Organizations Where Average Leaders Excel

By definition most of us are average. Even though:

  • 68% of the faculty at the University of Nebraska rate themselves in the top 25% of teaching ability.
  • 90% students see themselves as more intelligent than the average student.
  • 93% of U.S. drivers put themselves in the top 50% of driving ability.
  • 92% of teachers say they are less biased than average. That one is uniquely hilarious.
  • 96% of leaders today believe they have above average people skills. Stanford University School of Business.

On average, most of us think we are above average. Leaders, like everyone else, suffer from illusory superiority.


In order to make a difference you must first believe you can. Confidence, not competence, enables beginnings. Competence without confidence is stagnation. Over confidence has its draw backs but at least it enables people to step out.

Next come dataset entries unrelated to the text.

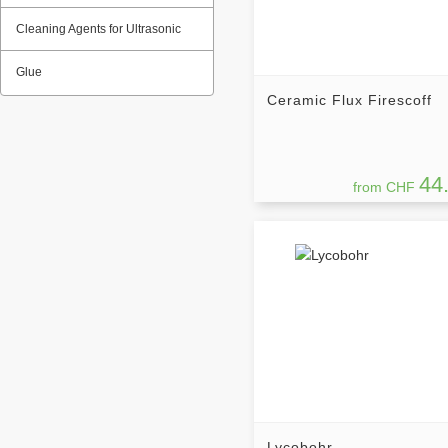
Cleaning Agents for Ultrasonic
Glue
Ceramic Flux Firescoff
44
from CHF
Lycobohr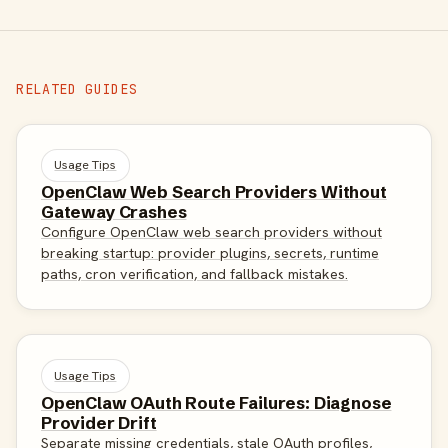
RELATED GUIDES
Usage Tips
OpenClaw Web Search Providers Without
Gateway Crashes
Configure OpenClaw web search providers without
breaking startup: provider plugins, secrets, runtime
paths, cron verification, and fallback mistakes.
Usage Tips
OpenClaw OAuth Route Failures: Diagnose
Provider Drift
Separate missing credentials, stale OAuth profiles,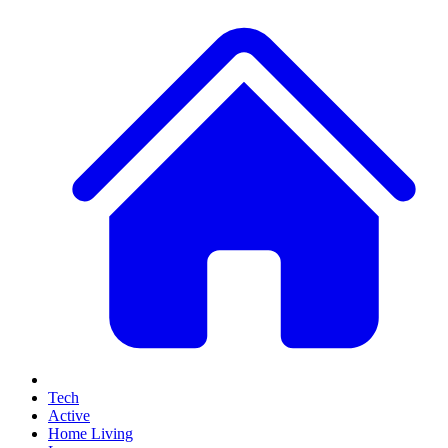
Tech
Active
Home Living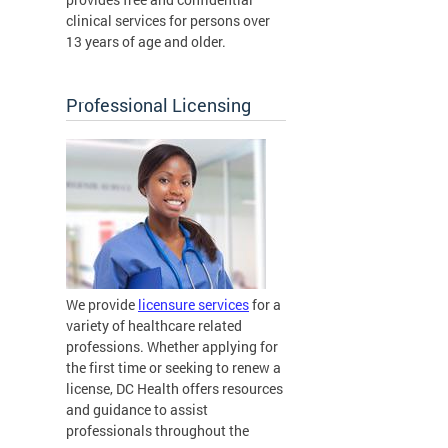
clinical services for persons over
13 years of age and older.
Professional Licensing
We provide
licensure services
for a
variety of healthcare related
professions. Whether applying for
the first time or seeking to renew a
license, DC Health offers resources
and guidance to assist
professionals throughout the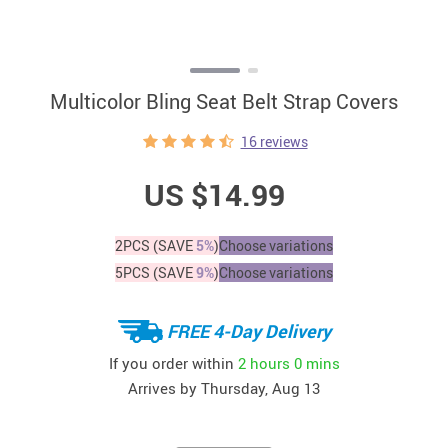
Multicolor Bling Seat Belt Strap Covers
16 reviews
US $14.99
2PCS (SAVE
5%
)
Choose variations
5PCS (SAVE
9%
)
Choose variations
FREE 4-Day Delivery
If you order within
2 hours
0 mins
Arrives by
Thursday, Aug 13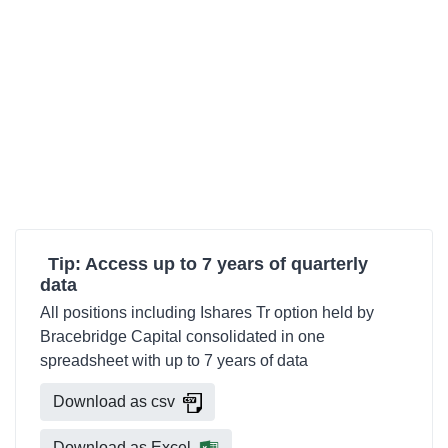
Tip: Access up to 7 years of quarterly
data
All positions including Ishares Tr option held by
Bracebridge Capital consolidated in one
spreadsheet with up to 7 years of data
Download as csv
Download as Excel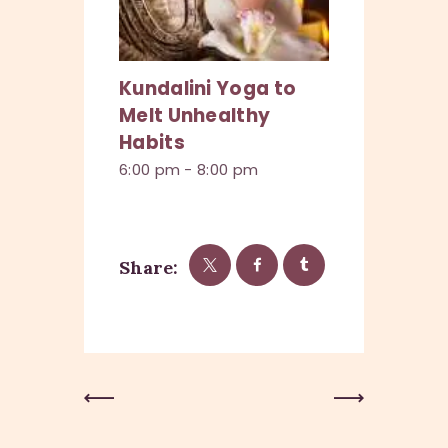
Kundalini Yoga to
Melt Unhealthy
Habits
6:00 pm
-
8:00 pm
Share:
Previous
Next Post
Post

Thankfully, unjustified confidence starts you on journeys where average intelligence enables you to figure things out.


Gary Hamel, author of “What Matters Now,” told me, “We need to create organizations where average leaders can enjoy extraordinary success. The biggest constraints we face are management models not business models or strategies. We need our organizations to become more human.” (Gary is ranked #1 most influential business thinker by the Wall Street Journal.)

How management hinders leaders:

  1. Management establishes limiting controls. People don’t enjoy being controlled, especially leaders.
  2. Management centralizes authority. Leaders give authority while maintaining responsibility.
  3. Management creates hierarchies with stagnating approvals. “Ask yourself how many levels must people fight through in order to get something done?” Hamel.

Management isn’t dead. It needs a rebirth. We must ask, what innovative management models enhance an average leaders potential to adapt and innovate during turbulent times?

Final note:

I believe “average” people possess pockets of genius that represent our greatest potential.


Have you seen management obstruct rather than fuel progress? How?

What management models allow creativity, high performance, and fulfillment?